> _What this task involves_
Scan the records below. List lines holding "battery".

> _Source records_

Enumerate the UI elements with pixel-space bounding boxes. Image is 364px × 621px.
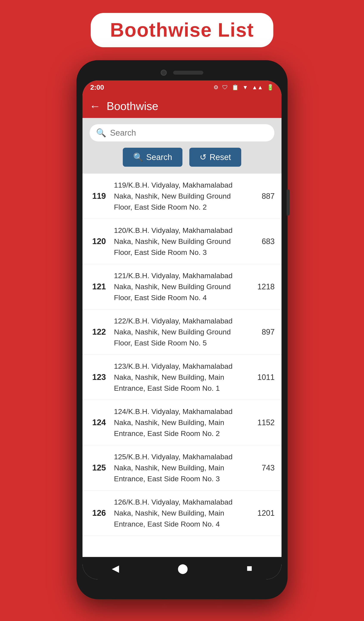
list-item[interactable]: 124 124/K.B.H. Vidyalay, Makhamalabad Na… bbox=[82, 400, 282, 445]
wifi-icon: ▼ bbox=[242, 84, 248, 91]
item-number: 122 bbox=[89, 327, 109, 337]
item-count: 897 bbox=[255, 328, 275, 337]
list-item[interactable]: 122 122/K.B.H. Vidyalay, Makhamalabad Na… bbox=[82, 310, 282, 355]
search-area: 🔍 🔍 Search ↺ Reset bbox=[82, 118, 282, 173]
item-number: 126 bbox=[89, 508, 109, 518]
item-description: 120/K.B.H. Vidyalay, Makhamalabad Naka, … bbox=[109, 225, 255, 258]
back-nav-button[interactable]: ◀ bbox=[112, 563, 119, 574]
button-row: 🔍 Search ↺ Reset bbox=[89, 148, 275, 169]
reset-button-label: Reset bbox=[210, 153, 231, 162]
item-number: 119 bbox=[89, 191, 109, 201]
list-item[interactable]: 120 120/K.B.H. Vidyalay, Makhamalabad Na… bbox=[82, 219, 282, 264]
item-number: 120 bbox=[89, 237, 109, 246]
phone-screen: 2:00 ⚙ 🛡 📋 ▼ ▲▲ 🔋 ← Boothwise 🔍 bbox=[82, 80, 282, 579]
page-title: Boothwise List bbox=[110, 19, 254, 41]
item-number: 123 bbox=[89, 373, 109, 382]
back-button[interactable]: ← bbox=[89, 100, 101, 113]
search-icon: 🔍 bbox=[96, 128, 106, 138]
home-nav-button[interactable]: ⬤ bbox=[177, 563, 188, 574]
list-item[interactable]: 126 126/K.B.H. Vidyalay, Makhamalabad Na… bbox=[82, 491, 282, 536]
list-item[interactable]: 121 121/K.B.H. Vidyalay, Makhamalabad Na… bbox=[82, 264, 282, 310]
list-item[interactable]: 123 123/K.B.H. Vidyalay, Makhamalabad Na… bbox=[82, 355, 282, 400]
item-description: 124/K.B.H. Vidyalay, Makhamalabad Naka, … bbox=[109, 406, 255, 439]
item-count: 683 bbox=[255, 237, 275, 246]
search-input[interactable] bbox=[110, 128, 268, 138]
item-description: 119/K.B.H. Vidyalay, Makhamalabad Naka, … bbox=[109, 180, 255, 213]
phone-shell: 2:00 ⚙ 🛡 📋 ▼ ▲▲ 🔋 ← Boothwise 🔍 bbox=[77, 60, 287, 599]
content-area: 🔍 🔍 Search ↺ Reset 119 119/ bbox=[82, 118, 282, 557]
item-count: 1218 bbox=[255, 282, 275, 291]
item-description: 121/K.B.H. Vidyalay, Makhamalabad Naka, … bbox=[109, 270, 255, 303]
item-count: 1152 bbox=[255, 418, 275, 427]
search-button[interactable]: 🔍 Search bbox=[123, 148, 182, 167]
item-description: 126/K.B.H. Vidyalay, Makhamalabad Naka, … bbox=[109, 497, 255, 530]
item-count: 743 bbox=[255, 463, 275, 472]
signal-icon: ▲▲ bbox=[252, 84, 263, 91]
status-icons: ⚙ 🛡 📋 ▼ ▲▲ 🔋 bbox=[213, 84, 274, 91]
search-box: 🔍 bbox=[89, 124, 275, 142]
phone-top-bar bbox=[82, 66, 282, 79]
side-button bbox=[287, 190, 290, 215]
battery-icon: 🔋 bbox=[267, 84, 274, 91]
sim-icon: 📋 bbox=[232, 84, 239, 91]
item-description: 123/K.B.H. Vidyalay, Makhamalabad Naka, … bbox=[109, 361, 255, 394]
search-button-label: Search bbox=[146, 153, 172, 162]
item-count: 1201 bbox=[255, 509, 275, 518]
item-description: 125/K.B.H. Vidyalay, Makhamalabad Naka, … bbox=[109, 451, 255, 484]
item-number: 121 bbox=[89, 282, 109, 291]
shield-icon: 🛡 bbox=[222, 84, 228, 91]
list-area: 119 119/K.B.H. Vidyalay, Makhamalabad Na… bbox=[82, 173, 282, 557]
item-description: 122/K.B.H. Vidyalay, Makhamalabad Naka, … bbox=[109, 315, 255, 348]
item-count: 887 bbox=[255, 192, 275, 201]
speaker bbox=[173, 71, 203, 75]
app-bar-title: Boothwise bbox=[107, 100, 158, 113]
reset-button[interactable]: ↺ Reset bbox=[189, 148, 241, 167]
item-count: 1011 bbox=[255, 373, 275, 382]
status-bar: 2:00 ⚙ 🛡 📋 ▼ ▲▲ 🔋 bbox=[82, 80, 282, 94]
item-number: 124 bbox=[89, 418, 109, 427]
list-item[interactable]: 119 119/K.B.H. Vidyalay, Makhamalabad Na… bbox=[82, 173, 282, 219]
reset-button-icon: ↺ bbox=[200, 153, 206, 162]
page-title-container: Boothwise List bbox=[91, 13, 273, 47]
list-item[interactable]: 125 125/K.B.H. Vidyalay, Makhamalabad Na… bbox=[82, 445, 282, 491]
recent-nav-button[interactable]: ■ bbox=[247, 563, 253, 574]
camera bbox=[161, 70, 167, 76]
bottom-nav: ◀ ⬤ ■ bbox=[82, 557, 282, 579]
item-number: 125 bbox=[89, 463, 109, 472]
gear-icon: ⚙ bbox=[213, 84, 218, 91]
search-button-icon: 🔍 bbox=[133, 153, 143, 162]
status-time: 2:00 bbox=[90, 84, 104, 91]
app-bar: ← Boothwise bbox=[82, 94, 282, 118]
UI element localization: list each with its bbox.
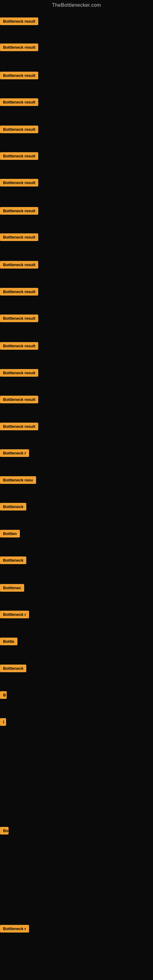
bottleneck-badge: Bottleneck result [0, 396, 38, 403]
bottleneck-badge: Bo [0, 827, 9, 835]
bottleneck-item: Bottleneck [0, 665, 26, 673]
bottleneck-badge: I [0, 718, 6, 726]
bottleneck-item: Bottleneck result [0, 423, 38, 431]
bottleneck-badge: Bottleneck result [0, 18, 38, 25]
bottleneck-badge: Bottleneck [0, 503, 26, 511]
bottleneck-badge: Bottleneck result [0, 179, 38, 186]
bottleneck-badge: Bottleneck resu [0, 476, 36, 484]
bottleneck-item: B [0, 691, 7, 700]
bottleneck-item: Bottleneck result [0, 18, 38, 26]
bottleneck-item: Bottleneck [0, 557, 26, 565]
bottleneck-badge: B [0, 691, 7, 699]
bottleneck-item: Bottleneck result [0, 126, 38, 134]
bottleneck-badge: Bottleneck result [0, 152, 38, 160]
bottleneck-item: Bottleneck result [0, 98, 38, 107]
bottleneck-badge: Bottleneck result [0, 207, 38, 215]
bottleneck-badge: Bottleneck result [0, 369, 38, 377]
bottleneck-badge: Bottleneck result [0, 288, 38, 296]
bottleneck-item: Bottle [0, 638, 18, 646]
bottleneck-item: Bottleneck r [0, 925, 29, 934]
bottleneck-item: Bottleneck result [0, 179, 38, 188]
bottleneck-badge: Bottle [0, 638, 18, 645]
bottleneck-item: Bottleneck result [0, 315, 38, 323]
bottleneck-item: Bottleneck result [0, 369, 38, 378]
bottleneck-item: Bottlen [0, 530, 20, 539]
bottleneck-item: Bottleneck result [0, 43, 38, 52]
bottleneck-item: Bottleneck result [0, 342, 38, 351]
bottleneck-badge: Bottleneck result [0, 342, 38, 350]
bottleneck-badge: Bottleneck [0, 665, 26, 672]
bottleneck-item: Bo [0, 827, 9, 836]
bottleneck-item: Bottleneck r [0, 449, 29, 458]
bottleneck-item: Bottleneck result [0, 396, 38, 404]
bottleneck-badge: Bottleneck result [0, 261, 38, 269]
bottleneck-item: Bottleneck r [0, 611, 29, 620]
bottleneck-badge: Bottleneck result [0, 315, 38, 322]
bottleneck-item: Bottleneck resu [0, 476, 36, 485]
bottleneck-badge: Bottlenec [0, 584, 24, 592]
bottleneck-item: Bottleneck [0, 503, 26, 512]
bottleneck-item: Bottleneck result [0, 233, 38, 242]
site-title: TheBottlenecker.com [0, 0, 153, 10]
bottleneck-badge: Bottleneck result [0, 98, 38, 106]
bottleneck-item: Bottleneck result [0, 72, 38, 81]
bottleneck-item: Bottleneck result [0, 207, 38, 216]
bottleneck-badge: Bottleneck r [0, 925, 29, 932]
bottleneck-item: Bottlenec [0, 584, 24, 593]
bottleneck-badge: Bottleneck result [0, 43, 38, 51]
bottleneck-item: Bottleneck result [0, 152, 38, 161]
bottleneck-badge: Bottleneck result [0, 126, 38, 133]
bottleneck-item: Bottleneck result [0, 288, 38, 297]
bottleneck-badge: Bottleneck r [0, 449, 29, 457]
bottleneck-badge: Bottlen [0, 530, 20, 538]
bottleneck-item: I [0, 718, 6, 727]
bottleneck-badge: Bottleneck r [0, 611, 29, 618]
bottleneck-badge: Bottleneck result [0, 233, 38, 241]
bottleneck-badge: Bottleneck result [0, 72, 38, 79]
bottleneck-badge: Bottleneck [0, 557, 26, 564]
bottleneck-item: Bottleneck result [0, 261, 38, 270]
bottleneck-badge: Bottleneck result [0, 423, 38, 430]
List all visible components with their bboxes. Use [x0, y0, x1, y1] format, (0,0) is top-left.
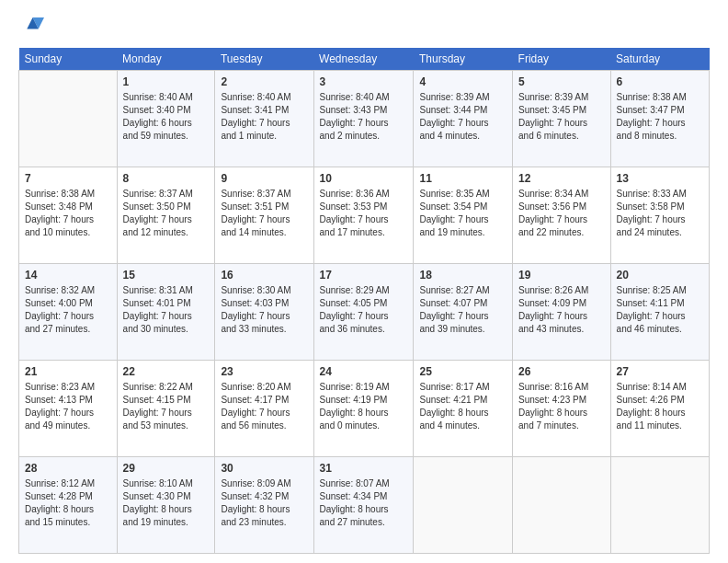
day-number: 2: [221, 75, 307, 90]
day-number: 24: [320, 364, 408, 380]
calendar-cell: 7Sunrise: 8:38 AMSunset: 3:48 PMDaylight…: [19, 167, 118, 264]
day-info: Sunrise: 8:31 AMSunset: 4:01 PMDaylight:…: [123, 284, 210, 336]
calendar-cell: 28Sunrise: 8:12 AMSunset: 4:28 PMDayligh…: [19, 457, 118, 554]
day-number: 4: [419, 75, 506, 90]
calendar-cell: 2Sunrise: 8:40 AMSunset: 3:41 PMDaylight…: [215, 71, 313, 167]
calendar-week-row: 7Sunrise: 8:38 AMSunset: 3:48 PMDaylight…: [19, 167, 710, 264]
day-number: 15: [123, 268, 210, 283]
day-number: 23: [221, 364, 307, 380]
day-number: 14: [25, 268, 111, 283]
logo-icon: [18, 15, 44, 40]
day-number: 6: [617, 75, 703, 90]
weekday-friday: Friday: [513, 48, 611, 71]
day-info: Sunrise: 8:36 AMSunset: 3:53 PMDaylight:…: [320, 188, 408, 239]
day-number: 9: [221, 171, 307, 187]
calendar-cell: 22Sunrise: 8:22 AMSunset: 4:15 PMDayligh…: [117, 361, 215, 457]
day-number: 18: [419, 268, 506, 283]
day-info: Sunrise: 8:20 AMSunset: 4:17 PMDaylight:…: [221, 381, 307, 432]
calendar-cell: 1Sunrise: 8:40 AMSunset: 3:40 PMDaylight…: [117, 71, 215, 167]
day-number: 19: [518, 268, 605, 283]
calendar-cell: 13Sunrise: 8:33 AMSunset: 3:58 PMDayligh…: [610, 167, 709, 264]
day-info: Sunrise: 8:32 AMSunset: 4:00 PMDaylight:…: [25, 284, 111, 336]
day-info: Sunrise: 8:09 AMSunset: 4:32 PMDaylight:…: [221, 477, 307, 529]
calendar-cell: 25Sunrise: 8:17 AMSunset: 4:21 PMDayligh…: [414, 361, 513, 457]
day-number: 16: [221, 268, 307, 283]
day-info: Sunrise: 8:23 AMSunset: 4:13 PMDaylight:…: [25, 381, 111, 432]
weekday-sunday: Sunday: [19, 48, 118, 71]
calendar-cell: 21Sunrise: 8:23 AMSunset: 4:13 PMDayligh…: [19, 361, 118, 457]
calendar-cell: 14Sunrise: 8:32 AMSunset: 4:00 PMDayligh…: [19, 264, 118, 361]
day-number: 21: [25, 364, 111, 380]
calendar-cell: 15Sunrise: 8:31 AMSunset: 4:01 PMDayligh…: [117, 264, 215, 361]
day-number: 29: [123, 461, 210, 477]
day-info: Sunrise: 8:40 AMSunset: 3:41 PMDaylight:…: [221, 91, 307, 143]
logo: [18, 15, 48, 40]
day-number: 7: [25, 171, 111, 187]
day-info: Sunrise: 8:16 AMSunset: 4:23 PMDaylight:…: [518, 381, 605, 432]
day-info: Sunrise: 8:26 AMSunset: 4:09 PMDaylight:…: [518, 284, 605, 336]
day-info: Sunrise: 8:37 AMSunset: 3:50 PMDaylight:…: [123, 188, 210, 239]
day-number: 12: [518, 171, 605, 187]
day-number: 8: [123, 171, 210, 187]
day-info: Sunrise: 8:39 AMSunset: 3:44 PMDaylight:…: [419, 91, 506, 143]
day-number: 13: [617, 171, 703, 187]
day-number: 17: [320, 268, 408, 283]
day-number: 1: [123, 75, 210, 90]
day-info: Sunrise: 8:22 AMSunset: 4:15 PMDaylight:…: [123, 381, 210, 432]
day-info: Sunrise: 8:07 AMSunset: 4:34 PMDaylight:…: [320, 477, 408, 529]
day-info: Sunrise: 8:40 AMSunset: 3:43 PMDaylight:…: [320, 91, 408, 143]
calendar-cell: 31Sunrise: 8:07 AMSunset: 4:34 PMDayligh…: [313, 457, 414, 554]
calendar-cell: 29Sunrise: 8:10 AMSunset: 4:30 PMDayligh…: [117, 457, 215, 554]
calendar-cell: 26Sunrise: 8:16 AMSunset: 4:23 PMDayligh…: [513, 361, 611, 457]
day-info: Sunrise: 8:19 AMSunset: 4:19 PMDaylight:…: [320, 381, 408, 432]
day-info: Sunrise: 8:39 AMSunset: 3:45 PMDaylight:…: [518, 91, 605, 143]
weekday-wednesday: Wednesday: [313, 48, 414, 71]
calendar-cell: [19, 71, 118, 167]
day-number: 31: [320, 461, 408, 477]
day-number: 20: [617, 268, 703, 283]
calendar-week-row: 21Sunrise: 8:23 AMSunset: 4:13 PMDayligh…: [19, 361, 710, 457]
calendar-cell: 3Sunrise: 8:40 AMSunset: 3:43 PMDaylight…: [313, 71, 414, 167]
day-number: 3: [320, 75, 408, 90]
day-info: Sunrise: 8:27 AMSunset: 4:07 PMDaylight:…: [419, 284, 506, 336]
calendar-cell: 9Sunrise: 8:37 AMSunset: 3:51 PMDaylight…: [215, 167, 313, 264]
calendar-cell: 8Sunrise: 8:37 AMSunset: 3:50 PMDaylight…: [117, 167, 215, 264]
weekday-saturday: Saturday: [610, 48, 709, 71]
day-number: 5: [518, 75, 605, 90]
day-info: Sunrise: 8:17 AMSunset: 4:21 PMDaylight:…: [419, 381, 506, 432]
calendar-cell: 6Sunrise: 8:38 AMSunset: 3:47 PMDaylight…: [610, 71, 709, 167]
calendar-cell: 19Sunrise: 8:26 AMSunset: 4:09 PMDayligh…: [513, 264, 611, 361]
calendar-cell: 5Sunrise: 8:39 AMSunset: 3:45 PMDaylight…: [513, 71, 611, 167]
day-number: 26: [518, 364, 605, 380]
day-info: Sunrise: 8:12 AMSunset: 4:28 PMDaylight:…: [25, 477, 111, 529]
day-info: Sunrise: 8:33 AMSunset: 3:58 PMDaylight:…: [617, 188, 703, 239]
day-info: Sunrise: 8:38 AMSunset: 3:47 PMDaylight:…: [617, 91, 703, 143]
day-info: Sunrise: 8:34 AMSunset: 3:56 PMDaylight:…: [518, 188, 605, 239]
day-number: 28: [25, 461, 111, 477]
day-info: Sunrise: 8:40 AMSunset: 3:40 PMDaylight:…: [123, 91, 210, 143]
calendar-cell: [414, 457, 513, 554]
day-info: Sunrise: 8:14 AMSunset: 4:26 PMDaylight:…: [617, 381, 703, 432]
calendar-cell: 18Sunrise: 8:27 AMSunset: 4:07 PMDayligh…: [414, 264, 513, 361]
day-info: Sunrise: 8:30 AMSunset: 4:03 PMDaylight:…: [221, 284, 307, 336]
day-number: 27: [617, 364, 703, 380]
calendar-cell: 23Sunrise: 8:20 AMSunset: 4:17 PMDayligh…: [215, 361, 313, 457]
calendar-cell: 12Sunrise: 8:34 AMSunset: 3:56 PMDayligh…: [513, 167, 611, 264]
day-number: 25: [419, 364, 506, 380]
day-number: 22: [123, 364, 210, 380]
calendar-week-row: 1Sunrise: 8:40 AMSunset: 3:40 PMDaylight…: [19, 71, 710, 167]
calendar-table: SundayMondayTuesdayWednesdayThursdayFrid…: [18, 48, 710, 554]
weekday-thursday: Thursday: [414, 48, 513, 71]
calendar-week-row: 14Sunrise: 8:32 AMSunset: 4:00 PMDayligh…: [19, 264, 710, 361]
day-number: 11: [419, 171, 506, 187]
calendar-cell: 4Sunrise: 8:39 AMSunset: 3:44 PMDaylight…: [414, 71, 513, 167]
page: SundayMondayTuesdayWednesdayThursdayFrid…: [0, 0, 728, 563]
calendar-cell: [610, 457, 709, 554]
calendar-cell: 30Sunrise: 8:09 AMSunset: 4:32 PMDayligh…: [215, 457, 313, 554]
calendar-cell: [513, 457, 611, 554]
day-info: Sunrise: 8:35 AMSunset: 3:54 PMDaylight:…: [419, 188, 506, 239]
day-number: 30: [221, 461, 307, 477]
calendar-week-row: 28Sunrise: 8:12 AMSunset: 4:28 PMDayligh…: [19, 457, 710, 554]
day-info: Sunrise: 8:29 AMSunset: 4:05 PMDaylight:…: [320, 284, 408, 336]
day-number: 10: [320, 171, 408, 187]
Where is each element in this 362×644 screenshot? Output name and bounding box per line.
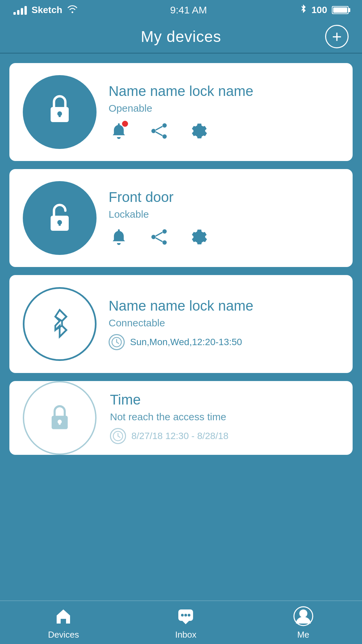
device-name-2: Front door: [109, 189, 339, 205]
wifi-icon: [67, 5, 78, 16]
device-card-4[interactable]: Time Not reach the access time 8/27/18 1…: [9, 381, 353, 455]
notification-button-2[interactable]: [109, 227, 129, 247]
svg-line-14: [156, 232, 162, 236]
notification-dot: [122, 121, 128, 127]
nav-label-devices: Devices: [48, 630, 79, 640]
profile-icon: [293, 605, 314, 627]
svg-rect-2: [59, 114, 61, 117]
svg-point-29: [299, 609, 307, 618]
svg-point-27: [184, 614, 187, 616]
nav-item-inbox[interactable]: Inbox: [175, 605, 196, 640]
time-label: 9:41 AM: [170, 4, 207, 16]
notification-button-1[interactable]: [109, 121, 129, 141]
unlocked-icon: [45, 201, 75, 235]
device-card-3[interactable]: Name name lock name Connectable Sun,Mon,…: [9, 275, 353, 373]
clock-icon-4: [110, 428, 126, 444]
settings-button-2[interactable]: [189, 227, 209, 247]
device-card-2[interactable]: Front door Lockable: [9, 169, 353, 267]
device-status-3: Connectable: [109, 317, 339, 329]
plus-icon: +: [332, 28, 342, 45]
device-avatar-3[interactable]: [23, 287, 97, 361]
page-header: My devices +: [0, 20, 362, 54]
battery-level: 100: [311, 5, 327, 15]
device-status-2: Lockable: [109, 209, 339, 220]
svg-rect-21: [59, 422, 60, 425]
svg-line-7: [156, 132, 162, 136]
svg-rect-10: [59, 222, 61, 226]
device-actions-2: [109, 227, 339, 247]
nav-label-inbox: Inbox: [175, 630, 196, 640]
settings-button-1[interactable]: [189, 121, 209, 141]
svg-line-24: [118, 436, 120, 437]
signal-icon: [13, 5, 27, 15]
svg-line-6: [156, 126, 162, 130]
status-left: Sketch: [13, 5, 78, 16]
locked-icon: [45, 92, 75, 132]
device-status-4: Not reach the access time: [110, 411, 339, 423]
svg-point-28: [188, 614, 190, 616]
bottom-nav: Devices Inbox Me: [0, 600, 362, 644]
carrier-label: Sketch: [32, 5, 62, 15]
device-avatar-4[interactable]: [23, 381, 97, 455]
nav-item-devices[interactable]: Devices: [48, 605, 79, 640]
bluetooth-device-icon: [46, 307, 73, 341]
chat-icon: [175, 605, 196, 627]
svg-point-5: [151, 129, 156, 133]
schedule-row-4: 8/27/18 12:30 - 8/28/18: [110, 428, 339, 444]
device-avatar-2[interactable]: [23, 181, 97, 255]
svg-line-18: [117, 342, 119, 343]
device-info-4: Time Not reach the access time 8/27/18 1…: [110, 392, 339, 444]
svg-point-26: [181, 614, 184, 616]
status-right: 100: [299, 4, 349, 16]
device-name-3: Name name lock name: [109, 298, 339, 314]
schedule-text-3: Sun,Mon,Wed,12:20-13:50: [130, 337, 242, 347]
locked-faded-icon: [46, 402, 73, 434]
device-status-1: Openable: [109, 103, 339, 114]
bluetooth-icon: [299, 4, 307, 16]
schedule-row-3: Sun,Mon,Wed,12:20-13:50: [109, 334, 339, 350]
svg-line-15: [156, 238, 162, 241]
page-title: My devices: [141, 28, 221, 46]
add-device-button[interactable]: +: [325, 25, 349, 48]
svg-point-11: [162, 229, 167, 233]
battery-icon: [332, 6, 349, 14]
share-button-2[interactable]: [149, 227, 169, 247]
device-info-3: Name name lock name Connectable Sun,Mon,…: [109, 298, 339, 350]
device-info-1: Name name lock name Openable: [109, 83, 339, 141]
clock-icon-3: [109, 334, 125, 350]
svg-point-3: [162, 123, 167, 127]
svg-point-4: [162, 134, 167, 139]
device-info-2: Front door Lockable: [109, 189, 339, 247]
svg-point-13: [151, 235, 156, 239]
home-icon: [53, 605, 74, 627]
device-actions-1: [109, 121, 339, 141]
device-name-1: Name name lock name: [109, 83, 339, 99]
device-card-1[interactable]: Name name lock name Openable: [9, 63, 353, 161]
schedule-text-4: 8/27/18 12:30 - 8/28/18: [131, 431, 229, 441]
nav-item-me[interactable]: Me: [293, 605, 314, 640]
device-name-4: Time: [110, 392, 339, 408]
main-content: Name name lock name Openable: [0, 54, 362, 600]
nav-label-me: Me: [297, 630, 309, 640]
status-bar: Sketch 9:41 AM 100: [0, 0, 362, 20]
device-avatar-1[interactable]: [23, 75, 97, 149]
share-button-1[interactable]: [149, 121, 169, 141]
svg-point-12: [162, 240, 167, 245]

> _Problem solution_
battery-icon: 🔋 bbox=[267, 84, 274, 91]
battery-level: 100: [311, 5, 327, 15]
battery-icon: [332, 6, 349, 14]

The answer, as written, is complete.